The other study illustrates that Black Americans are not arriving at slow-wave sleep at the frequency that white Americans are. And slow-wave sleep is where we do all the repair in our bodies.
La Biblioteca Is Open implies that there is reading and understanding happening. The Black Power Naps library is filled with Sosa’s books from their research and study. We’re graciously being loaned Sosa’s library and placing it in the show.
Sosa: It is my migrant library that I’ve been carrying around for a decade. There came a moment when we were doing Black Power Naps when I was houseless and it became really hard to take this library with me. We decided to merge it with the work and it’s been traveling alongside ever since. It’s a living library and one that comes through a lot of separation and strife, but also a lot of deep research and fun.

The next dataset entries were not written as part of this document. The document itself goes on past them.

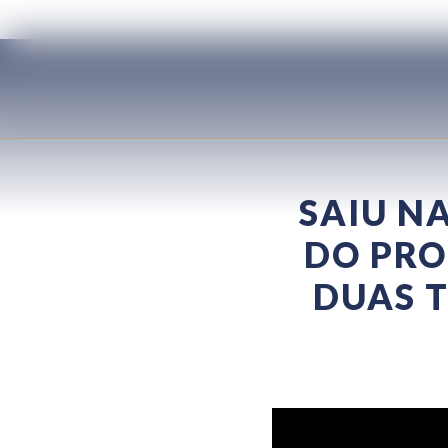
SAIU N
DO PRO
DUAS 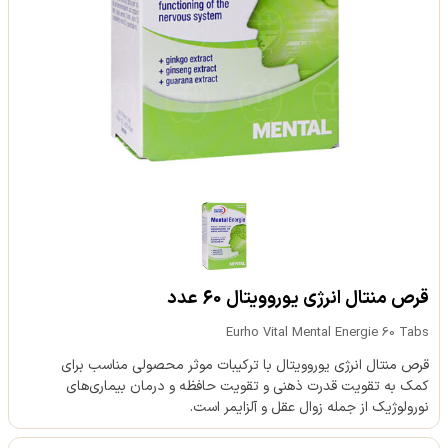
قرص منتال انرژی یوروویتال 60 عدد
Eurho Vital Mental Energie 60 Tabs
قرص منتال انرژی یوروویتال با ترکیبات موثر محصولی مناسب برای
کمک به تقویت قدرت ذهنی و تقویت حافظه و درمان بیماری‌های
نورولوژیک از جمله زوال عقل و آلزایمر است.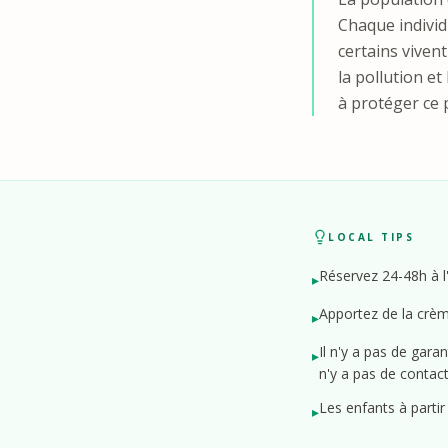
Chaque individ
certains viven
la pollution et
à protéger ce 
LOCAL TIPS
Réservez 24-48h à l
▸
Apportez de la crèm
▸
Il n'y a pas de gara
▸
n'y a pas de contact
Les enfants à parti
▸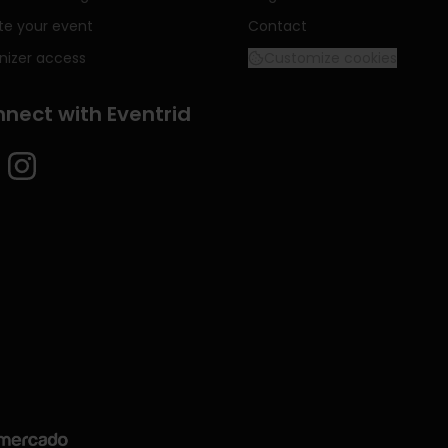
te your event
Contact
nizer access
Customize cookies
nect with Eventrid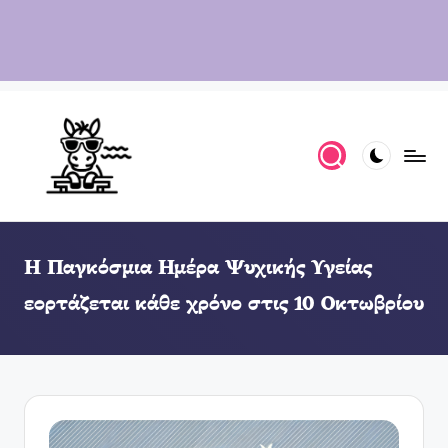
Η Παγκόσμια Ημέρα Ψυχικής Υγείας
εορτάζεται κάθε χρόνο στις 10 Οκτωβρίου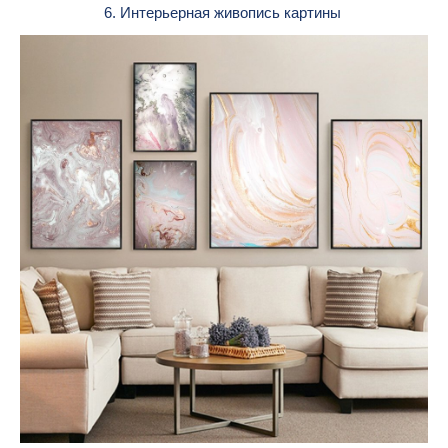
6. Интерьерная живопись картины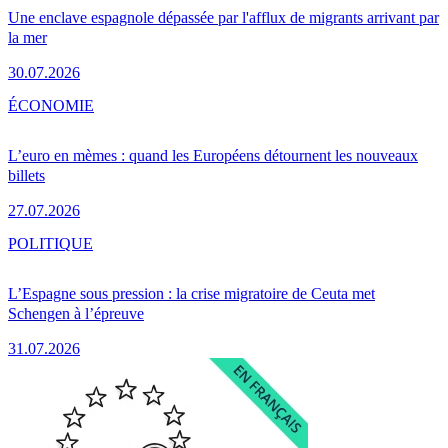
Une enclave espagnole dépassée par l'afflux de migrants arrivant par
la mer
30.07.2026
ÉCONOMIE
L’euro en mèmes : quand les Européens détournent les nouveaux
billets
27.07.2026
POLITIQUE
L’Espagne sous pression : la crise migratoire de Ceuta met
Schengen à l’épreuve
31.07.2026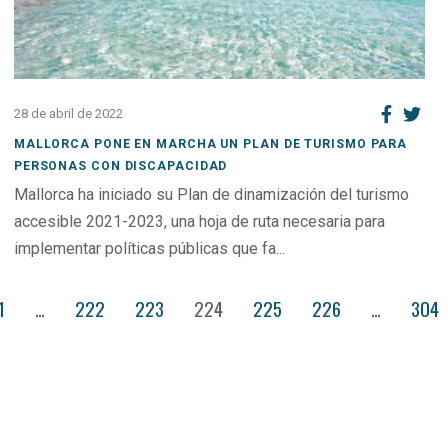
28 de abril de 2022
MALLORCA PONE EN MARCHA UN PLAN DE TURISMO PARA
PERSONAS CON DISCAPACIDAD
Mallorca ha iniciado su Plan de dinamización del turismo
accesible 2021-2023, una hoja de ruta necesaria para
implementar políticas públicas que fa...
1
…
222
223
224
225
226
…
304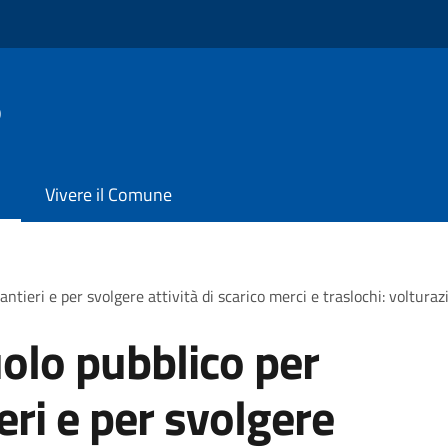
o
Vivere il Comune
antieri e per svolgere attività di scarico merci e traslochi: voltura
olo pubblico per
ieri e per svolgere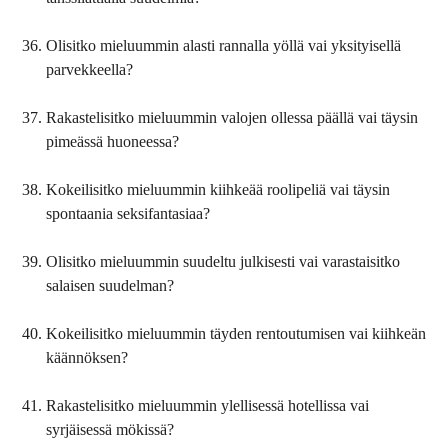
Olisitko mieluummin alasti rannalla yöllä vai yksityisellä
parvekkeella?
Rakastelisitko mieluummin valojen ollessa päällä vai täysin
pimeässä huoneessa?
Kokeilisitko mieluummin kiihkeää roolipeliä vai täysin
spontaania seksifantasiaa?
Olisitko mieluummin suudeltu julkisesti vai varastaisitko
salaisen suudelman?
Kokeilisitko mieluummin täyden rentoutumisen vai kiihkeän
käännöksen?
Rakastelisitko mieluummin ylellisessä hotellissa vai
syrjäisessä mökissä?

The Black Power Naps library
I truly thought it was a cool idea to sleep under The Starry Night
Navild Acosta
Navild Acosta: I think it is very important to remind us all that we’re doing this because we have fun. We are really trying to land it in a place of joy and laughter and humor—and also kindness. For me, I truly thought it was a cool idea to sleep under The Starry Night.
Sosa: I think this building has seen a lot and has hosted a lot of problematic art. It still does. There’s a side of me that wants to see something different, urgently. I really would like to see our people at the museum.
It’s not going to resolve all the issues, because the issues we talked about—visibility, exposure—are not an end-all. But I do think that it helps the imagination to see this. And I think that’s where we’re at. We’re in the realms of dreaming, the realms of imagination, and that’s where it’s at for us.
Nap Night with Black Power Naps at MoMA
You can visit Black Power Naps: La Biblioteca Is Open in MoMA’s Paula and James Crown Creativity Lab through April 16, 2023.